Answer:
The collision of the hard baseball that bounces back will shut the door fastest.
Explanation:
Let the mass of the door be M
The mass of the hard baseball and soft clay Is m
Let the initial velocity of both the hard baseball and the soft clay be v₀
Let the Final velocity of the hard baseball be v₁
Then let the final velocity of the door be v
Using the law of conservation of Momentum,
Momentum before collision = Momentum after collision
For the hard baseball system
Momentum before collision = (m)(v₀) + (M)(0) = mv₀ (the initial velocity of the door is 0 m/s since it is at rest)
Momentum after collision = (m)(-v₁) + (M)(v)
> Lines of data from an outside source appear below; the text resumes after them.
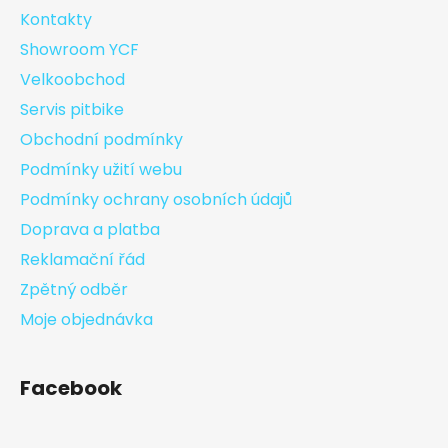
Kontakty
Showroom YCF
Velkoobchod
Servis pitbike
Obchodní podmínky
Podmínky užití webu
Podmínky ochrany osobních údajů
Doprava a platba
Reklamační řád
Zpětný odběr
Moje objednávka
Facebook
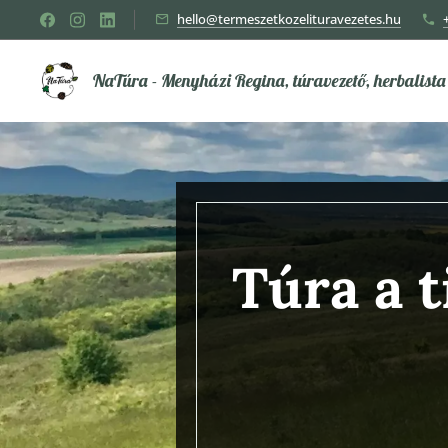
hello@termeszetkozelituravezetes.hu
NaTúra - Menyházi Regina, túravezető, herbalista
Túra a 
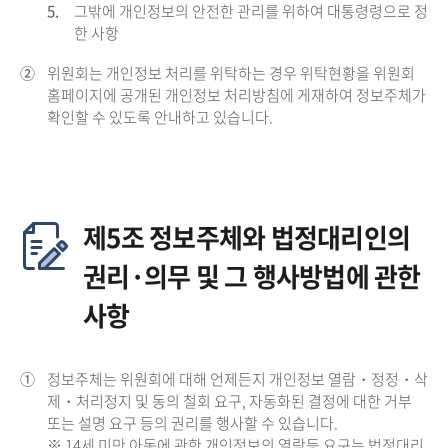
5.
그밖에 개인정보의 안전한 관리를 위하여 대통령령으로 정
한 사항
②
위원회는 개인정보 처리를 위탁하는 경우 위탁현황을 위원회
홈페이지에 공개된 개인정보 처리방침에 게재하여 정보주체가
확인할 수 있도록 안내하고 있습니다.
제5조 정보주체와 법정대리인의
권리·의무 및 그 행사방법에 관한
사항
①
정보주체는 위원회에 대해 언제든지 개인정보 열람・정정・삭
제・처리정지 및 동의 철회 요구, 자동화된 결정에 대한 거부
또는 설명 요구 등의 권리를 행사할 수 있습니다.
※ 14세 미만 아동에 관한 개인정보의 열람등 요구는 법정대리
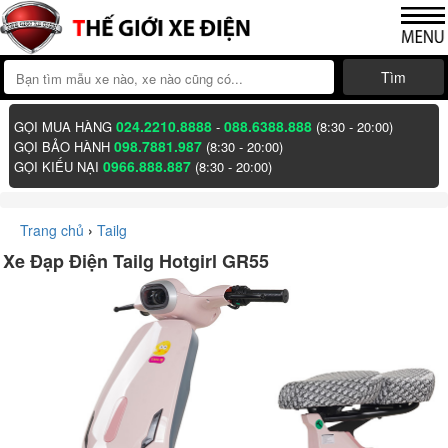
Tìm
024.2210.8888
088.6388.888
GỌI MUA HÀNG
-
(8:30 - 20:00)
098.7881.987
GỌI BẢO HÀNH
(8:30 - 20:00)
0966.888.887
GỌI KIẾU NẠI
(8:30 - 20:00)
Trang chủ
›
Tailg
Xe Đạp Điện Tailg Hotgirl GR55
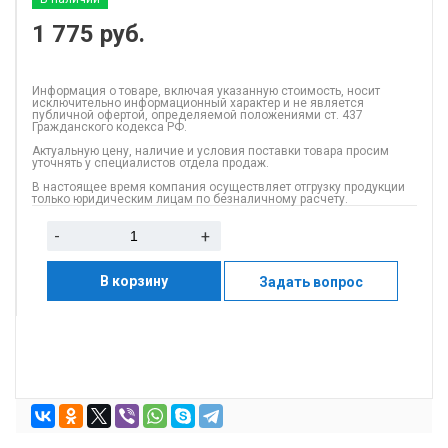
1 775
руб.
Информация о товаре, включая указанную стоимость, носит
исключительно информационный характер и не является
публичной офертой, определяемой положениями ст. 437
Гражданского кодекса РФ.
Актуальную цену, наличие и условия поставки товара просим
уточнять у специалистов отдела продаж.
В настоящее время компания осуществляет отгрузку продукции
только юридическим лицам по безналичному расчету.
-
+
В корзину
Задать вопрос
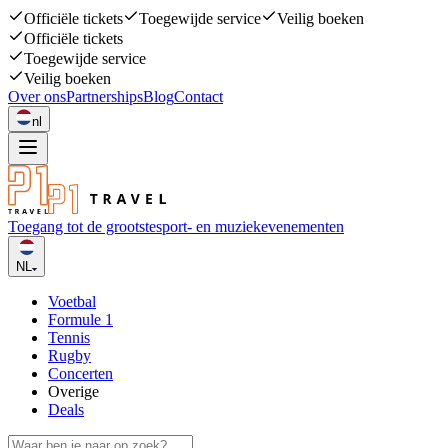
Officiële tickets
Toegewijde service
Veilig boeken
Officiële tickets
Toegewijde service
Veilig boeken
Over ons
Partnerships
Blog
Contact
nl
Toegang tot de grootste
sport- en muziekevenementen
NL
Voetbal
Formule 1
Tennis
Rugby
Concerten
Overige
Deals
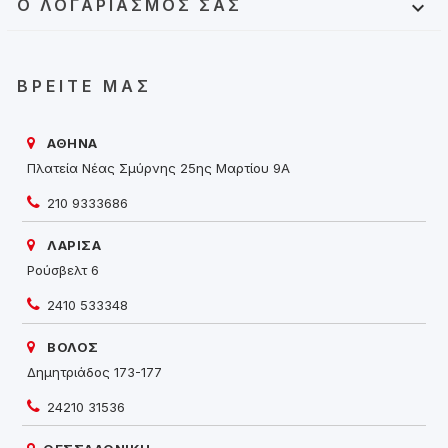
Ο ΛΟΓΑΡΙΑΣΜΌΣ ΣΑΣ

ΒΡΕΊΤΕ ΜΑΣ
ΑΘΗΝΑ
Πλατεία Νέας Σμύρνης 25ης Μαρτίου 9Α
210 9333686
ΛΑΡΙΣΑ
Ρούσβελτ 6
2410 533348
ΒΟΛΟΣ
Δημητριάδος 173-177
24210 31536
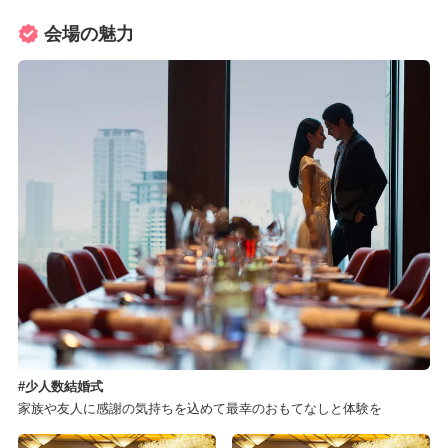
会場の魅力
少人数結婚式
家族や友人に感謝の気持ちを込めて最幸のおもてなしと体験を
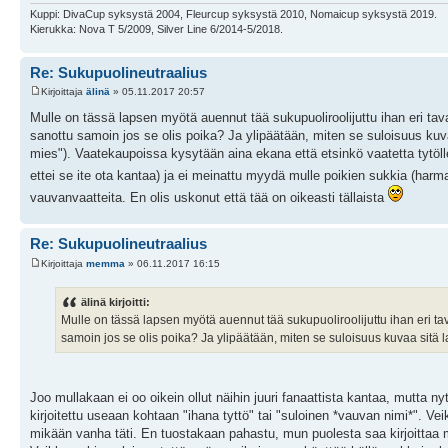
Kuppi: DivaCup syksystä 2004, Fleurcup syksystä 2010, Nomaicup syksystä 2019.
Kierukka: Nova T 5/2009, Silver Line 6/2014-5/2018.
Re: Sukupuolineutraalius
Kirjoittaja
älinä
» 05.11.2017 20:57
Mulle on tässä lapsen myötä auennut tää sukupuoliroolijuttu ihan eri tava
sanottu samoin jos se olis poika? Ja ylipäätään, miten se suloisuus kuva
mies"). Vaatekaupoissa kysytään aina ekana että etsinkö vaatetta tytölle
ettei se ite ota kantaa) ja ei meinattu myydä mulle poikien sukkia (harmaa
vauvanvaatteita. En olis uskonut että tää on oikeasti tällaista
Re: Sukupuolineutraalius
Kirjoittaja
memma
» 06.11.2017 16:15
älinä kirjoitti:
Mulle on tässä lapsen myötä auennut tää sukupuoliroolijuttu ihan eri tava
samoin jos se olis poika? Ja ylipäätään, miten se suloisuus kuvaa sitä l
Joo mullakaan ei oo oikein ollut näihin juuri fanaattista kantaa, mutta ny
kirjoitettu useaan kohtaan "ihana tyttö" tai "suloinen *vauvan nimi*". Ve
mikään vanha täti. En tuostakaan pahastu, mun puolesta saa kirjoittaa m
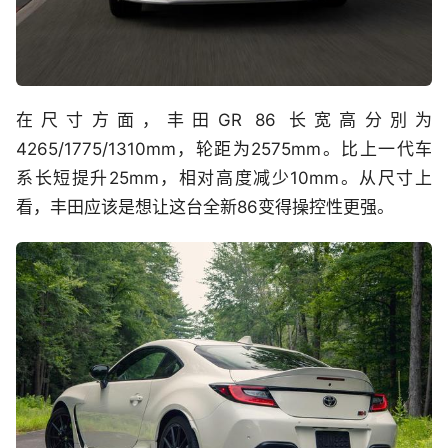
在尺寸方面，丰田GR 86 长宽高分別为
4265/1775/1310mm，轮距为2575mm。比上一代车
系长短提升25mm，相对高度减少10mm。从尺寸上
看，丰田应该是想让这台全新86变得操控性更强。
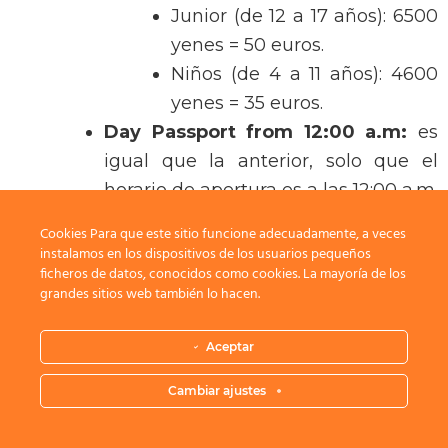
Junior (de 12 a 17 años): 6500
yenes = 50 euros.
Niños (de 4 a 11 años): 4600
yenes = 35 euros.
Day Passport from 12:00 a.m:
es
igual que la anterior, solo que el
horario de apertura es a las 12:00 a.m.
Adulto: 7300 yenes = 56
Cookies Para que este sitio funcione adecuadamente, a veces
euros.
instalamos en los dispositivos de los usuarios pequeños
ficheros de datos, conocidos como cookies. La mayoría de los
Junior (de 12 a 17 años): 6100
grandes sitios web también lo hacen.
yenes = 47 euros.
Niños (de 4 a 11 años): 4300
Aceptar
yenes = 33 euros.
Cambiar ajustes
En la página web, aunque tengáis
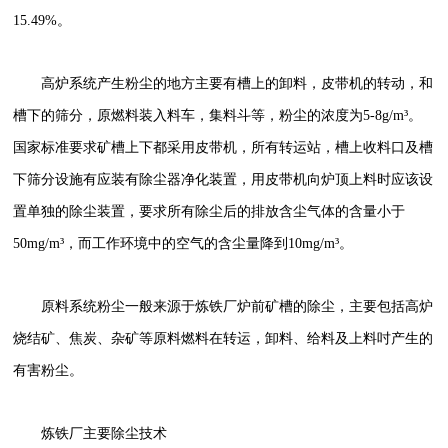
15.49%。
高炉系统产生粉尘的地方主要有槽上的卸料，皮带机的转动，和
槽下的筛分，原燃料装入料车，集料斗等，粉尘的浓度为5-8g/m³。
国家标准要求矿槽上下都采用皮带机，所有转运站，槽上收料口及槽
下筛分设施有应装有除尘器净化装置，用皮带机向炉顶上料时应该设
置单独的除尘装置，要求所有除尘后的排放含尘气体的含量小于
50mg/m³，而工作环境中的空气的含尘量降到10mg/m³。
原料系统粉尘一般来源于炼铁厂炉前矿槽的除尘，主要包括高炉
烧结矿、焦炭、杂矿等原料燃料在转运，卸料、给料及上料吋产生的
有害粉尘。
炼铁厂主要除尘技术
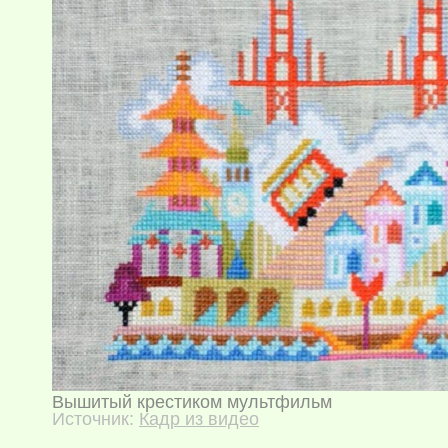
Вышитый крестиком мультфильм
Источник:
Кадр из видео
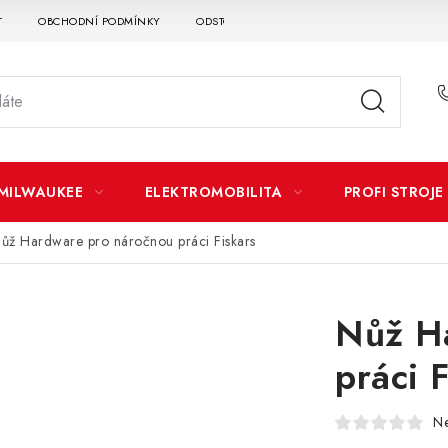
T
OBCHODNÍ PODMÍNKY
ODSTOUPENÍ OD SMLOUVY
DOPRAVA A P
MILWAUKEE
ELEKTROMOBILITA
PROFI STROJE
ůž Hardware pro náročnou práci Fiskars
Nůž H
práci 
N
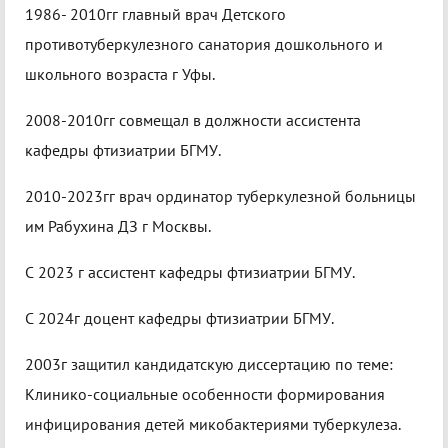
1986- 2010гг главный врач Детского
противотуберкулезного санатория дошкольного и
школьного возраста г Уфы.
2008-2010гг совмещал в должности ассистента
кафедры фтизиатрии БГМУ.
2010-2023гг врач ординатор туберкулезной больницы
им Рабухина ДЗ г Москвы.
С 2023 г ассистент кафедры фтизиатрии БГМУ.
С 2024г доцент кафедры фтизиатрии БГМУ.
2003г защитил кандидатскую диссертацию по теме:
Клинико-социальные особенности формирования
инфицирования детей микобактериями туберкулеза.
= (-mv₁ + Mv) (the velocity of the hard baseball after collision has a minus sign because it is in the opposite direction to the initial velocity)
mv₀ = (-mv₁ + Mv)
Mv = mv₀ + mv₁ = m(v₀ + v₁)
v = m(v₀ + v₁)/M
For the soft clay,
Momentum before collision = (m)(v₀) + (M)(0) = mv₀
Momentum after collision = (m + M)(v)
mv₀ = (m + M) v
v = mv₀/(m + M)
Comparing these two answers for the velocity of the door after collision
With hard baseball that bounces back
v = m(v₀ + v₁)/M
With soft clay that sticks to the door
v = mv₀/(m + M)
v for hard baseball has a bigger numerator and a smaller denominator, hence, it has the higher value and this means the door will close faster with a numerically higher final velocity from the elastic collision of the hard baseball with the door.
Hope this Helps!!!